Chi oggi mostra sorpresa – o scandalo – di fronte all’ipotesi di nazionalizzazione della Banca d’Italia avanzata dalla leader di Fratelli d’Italia Giorgia Meloni continua a dimenticare che essa è da 13 anni una norma inattuata di una legge dello Stato. Di una normativa non di secondo piano: la cosiddetta “legge sul risparmio” che fra 2005 e 2006 chiuse una lunga fase di turbolenza bancaria italiana, iniziata con i crac Cirio e Parmalat e conclusa con la “guerra delle Opa” su AntonVeneta e Bnl.
A sbattere con forza il dossier-proprietà di via Nazionale non furono allora forze politiche antagoniste, populiste, sovraniste, ecc. Furono invece fior di commentatori liberisti e globalisti – ad esempio l’ex rettore della Bocconi Luigi Tabellini oppure il bocconiano d’America Luigi Zingales – impegnati a trovare qualsiasi argomento utile pur di demolire la reputazione della banca centrale italiana, fino ad allora guidata da Antonio Fazio.
Fu il crescente anti-conformismo “proto-sovranista” del Governatore a suscitare l’ostilità della finanza cosmopolita e dei suoi terminali politico-mediatici italiani: che pur di mettere in discussione l’operato della vigilanza misero nel mirino i rapporti fra le banche nazionali, da un lato proprietarie di Bankitalia, dall’altro vigilate.

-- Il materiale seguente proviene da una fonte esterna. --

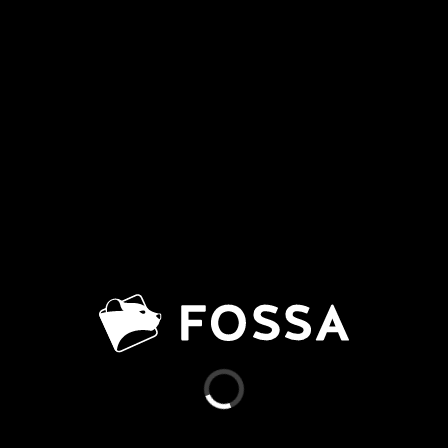
FOSSA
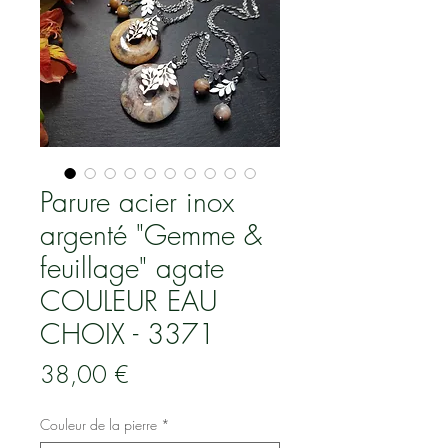
Parure acier inox
argenté "Gemme &
feuillage" agate
COULEUR EAU
CHOIX - 3371
Prix
38,00 €
Couleur de la pierre
*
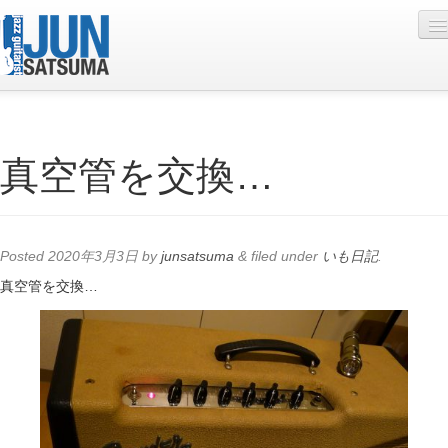
Profile
真空管を交換…
Live Schedule
Discography
Diary
Posted
2020年3月3日
by
junsatsuma
&
filed under
いも日記
.
Photo
真空管を交換…
Contact
YouTube
Online Lesson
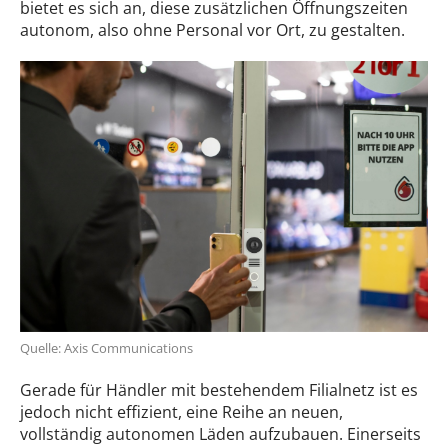
bietet es sich an, diese zusätzlichen Öffnungszeiten
autonom, also ohne Personal vor Ort, zu gestalten.
Quelle: Axis Communications
Gerade für Händler mit bestehendem Filialnetz ist es
jedoch nicht effizient, eine Reihe an neuen,
vollständig autonomen Läden aufzubauen. Einerseits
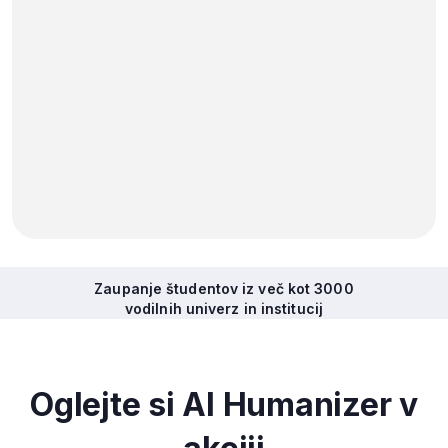
Zaupanje študentov iz več kot 3000
vodilnih univerz in institucij
Oglejte si AI Humanizer v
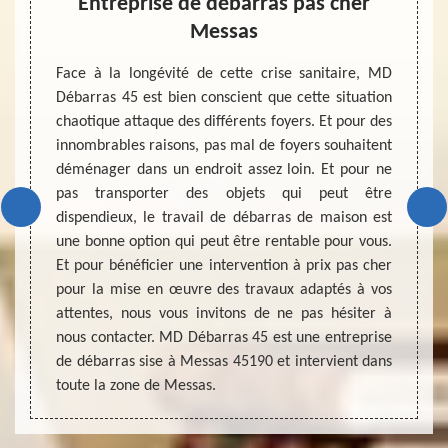
Entreprise de débarras pas cher
Messas
at d’un
Etre u
nçaises
bonne 
Face à la longévité de cette crise sanitaire, MD
ise, le
des t
Débarras 45 est bien conscient que cette situation
 que de
déroul
chaotique attaque des différents foyers. Et pour des
tout en
suffis
innombrables raisons, pas mal de foyers souhaitent
tation,
recycl
déménager dans un endroit assez loin. Et pour ne
noir et
mainte
pas transporter des objets qui peut être
afin de
pouvo
dispendieux, le travail de débarras de maison est
ut être
satisf
une bonne option qui peut être rentable pour vous.
travaux
augmen
Et pour bénéficier une intervention à prix pas cher
ras du
entre
pour la mise en œuvre des travaux adaptés à vos
d’effo
attentes, nous vous invitons de ne pas hésiter à
permet
nous contacter. MD Débarras 45 est une entreprise
réputé
de débarras sise à Messas 45190 et intervient dans
débarr
toute la zone de Messas.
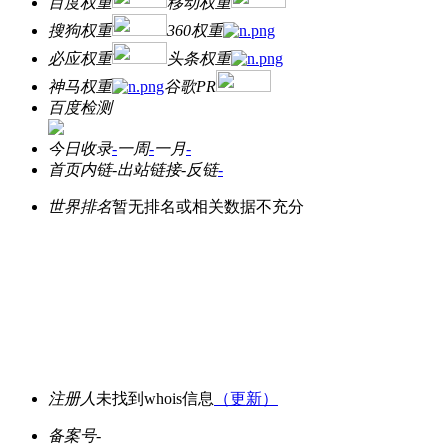
百度权重
移动权重
搜狗权重
360权重
必应权重
头条权重
神马权重
谷歌PR
百度检测
今日收录
-
一周
-
一月
-
首页内链
-
出站链接
-
反链
-
世界排名
暂无排名或相关数据不充分
注册人
未找到whois信息
（更新）
备案号
-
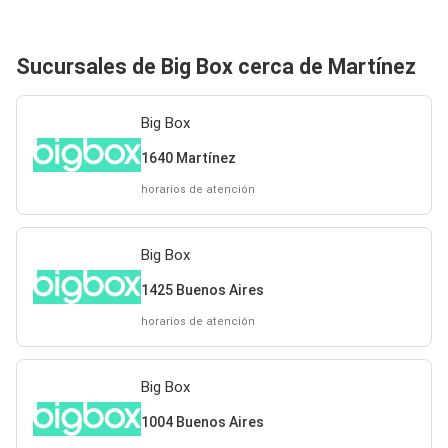
Sucursales de Big Box cerca de Martínez
Big Box
1640 Martínez
horarios de atención
Big Box
1425 Buenos Aires
horarios de atención
Big Box
1004 Buenos Aires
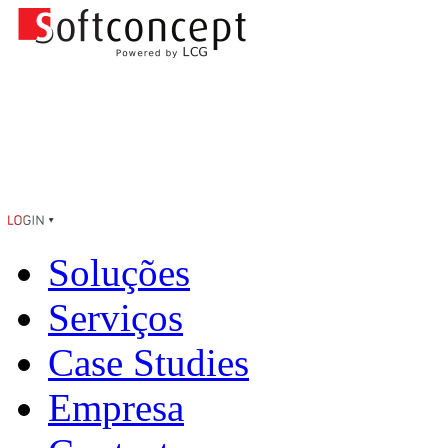
Soluções
Serviços
Case Studies
Empresa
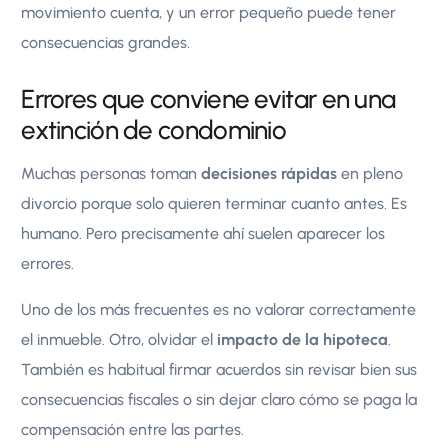
movimiento cuenta, y un error pequeño puede tener
consecuencias grandes.
Errores que conviene evitar en una
extinción de condominio
Muchas personas toman
decisiones rápidas
en pleno
divorcio porque solo quieren terminar cuanto antes. Es
humano. Pero precisamente ahí suelen aparecer los
errores.
Uno de los más frecuentes es no valorar correctamente
el inmueble. Otro, olvidar el
impacto de la hipoteca
.
También es habitual firmar acuerdos sin revisar bien sus
consecuencias fiscales o sin dejar claro cómo se paga la
compensación entre las partes.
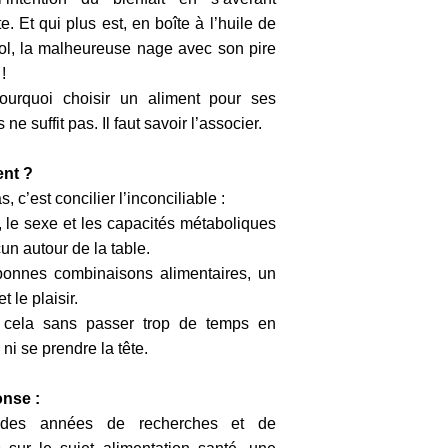
e. Et qui plus est, en boîte à l’huile de
ol, la malheureuse nage avec son pire
!
ourquoi choisir un aliment pour ses
s ne suffit pas. Il faut savoir l’associer.
nt ?
, c’est concilier l’inconciliable :
, le sexe et les capacités métaboliques
un autour de la table.
onnes combinaisons alimentaires, un
t le plaisir.
t cela sans passer trop de temps en
 ni se prendre la tête.
onse :
des années de recherches et de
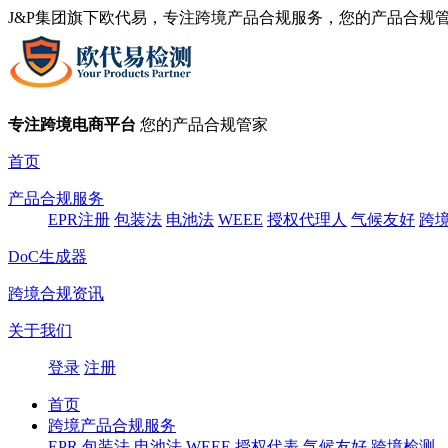
J&P集团旗下欧代易，专注跨境产品合规服务，您的产品合规
专注跨境电商平台
您的产品合规管家
首页
产品合规服务
EPR注册
包装法
电池法
WEEE
授权代理人
气候友好
跨
DoC生成器
跨境合规资讯
关于我们
登录
注册
首页
跨境产品合规服务
EPR
包装法
电池法
WEEE
授权代表
气候友好
跨境检测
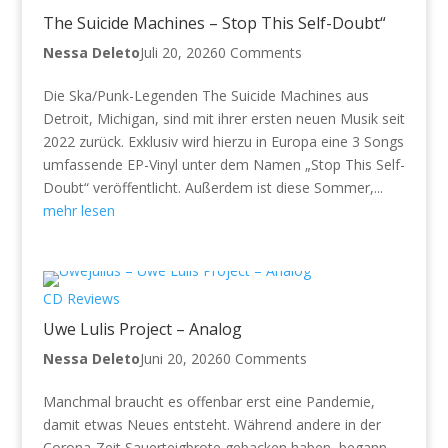
The Suicide Machines – Stop This Self-Doubt“
Nessa Deleto
Juli 20, 2026
0 Comments
Die Ska/Punk-Legenden The Suicide Machines aus
Detroit, Michigan, sind mit ihrer ersten neuen Musik seit
2022 zurück. Exklusiv wird hierzu in Europa eine 3 Songs
umfassende EP-Vinyl unter dem Namen „Stop This Self-
Doubt“ veröffentlicht. Außerdem ist diese Sommer,...
mehr lesen
CD Reviews
Uwe Lulis Project – Analog
Nessa Deleto
Juni 20, 2026
0 Comments
Manchmal braucht es offenbar erst eine Pandemie,
damit etwas Neues entsteht. Während andere in der
Corona-Zeit Sauerteigbrote gebacken haben, begann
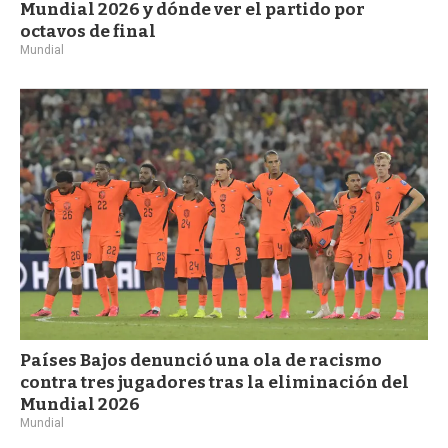
Mundial 2026 y dónde ver el partido por
octavos de final
Mundial
Países Bajos denunció una ola de racismo
contra tres jugadores tras la eliminación del
Mundial 2026
Mundial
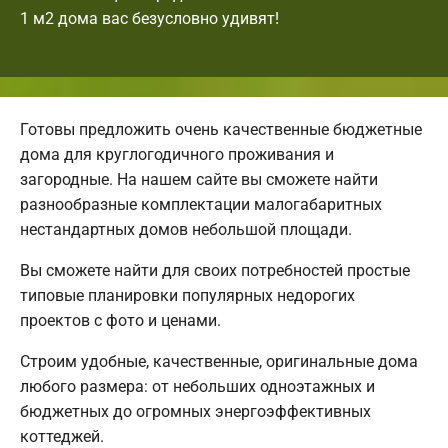
1 м2 дома вас безусловно удивят!
Готовы предложить очень качественные бюджетные
дома для круглогодичного проживания и
загородные. На нашем сайте вы сможете найти
разнообразные комплектации малогабаритных
нестандартных домов небольшой площади.
Вы сможете найти для своих потребностей простые
типовые планировки популярных недорогих
проектов с фото и ценами.
Строим удобные, качественные, оригинальные дома
любого размера: от небольших одноэтажных и
бюджетных до огромных энергоэффективных
коттеджей.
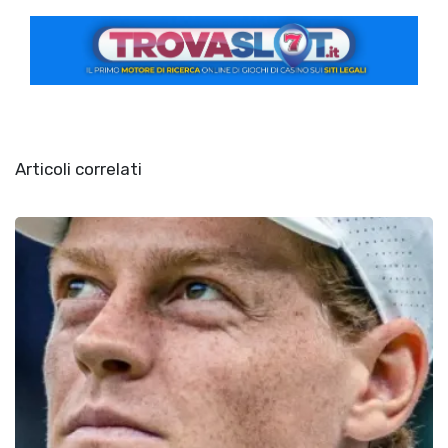
Articoli correlati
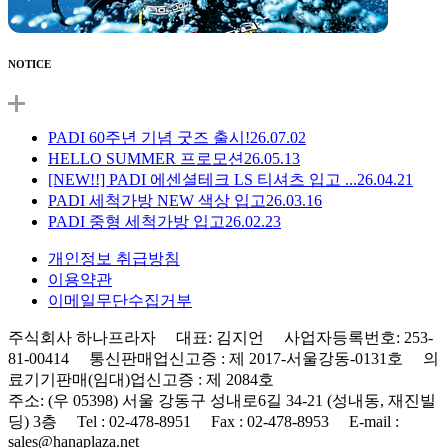
NOTICE
PADI 60주년 기념 굿즈 출시!
26.07.02
HELLO SUMMER 프로모션
26.05.13
[NEW!!] PADI 에센셜테크 LS 티셔츠 입고 ...
26.04.21
PADI 세척가방 NEW 색상 입고
26.03.16
PADI 중형 세척가방 입고
26.02.23
개인정보 취급방침
이용약관
이메일무단수집거부
주식회사 하나프라자 대표: 김지언 사업자등록번호: 253-
81-00414 통신판매업신고증 : 제 2017-서울강동-0131호 의
료기기판매(임대)업신고증 : 제 2084호
주소: (우 05398) 서울 강동구 성내로6길 34-21 (성내동, 재진빌
딩) 3층 Tel : 02-478-8951 Fax : 02-478-8953 E-mail :
sales@hanaplaza.net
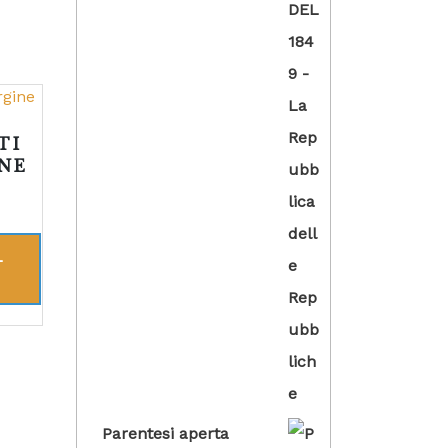
TI
INE
L
Parentesi aperta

L’argomento era tuttavia a doppio taglio: servì per cacciare Fazio e chiamare Mario Draghi dalla Goldman Sachs a palazzo Koch. Ma rimase nella “legge sul risparmio” firmata dall’allora ministro dell’Economia Giulio Tremonti: che tuttavia non riuscì a realizzare l’obiettivo di portare Bankitalia sotto il controllo statale. Maturato il blitz Fazio-Draghi, l’ipotesi nazionalizzatoria ridivenne subito sgradita in nome di una storica “indipendenza”, ancorché divenuta un feticcio retorico. Un “mantra” che resta oggi l’unico argomento di chi si oppone alla nazionalizzazione, difendendo a oltranza l’aggravarsi della crisi bancaria nazionale maturata dopo la traumatica uscita di scena di Fazio.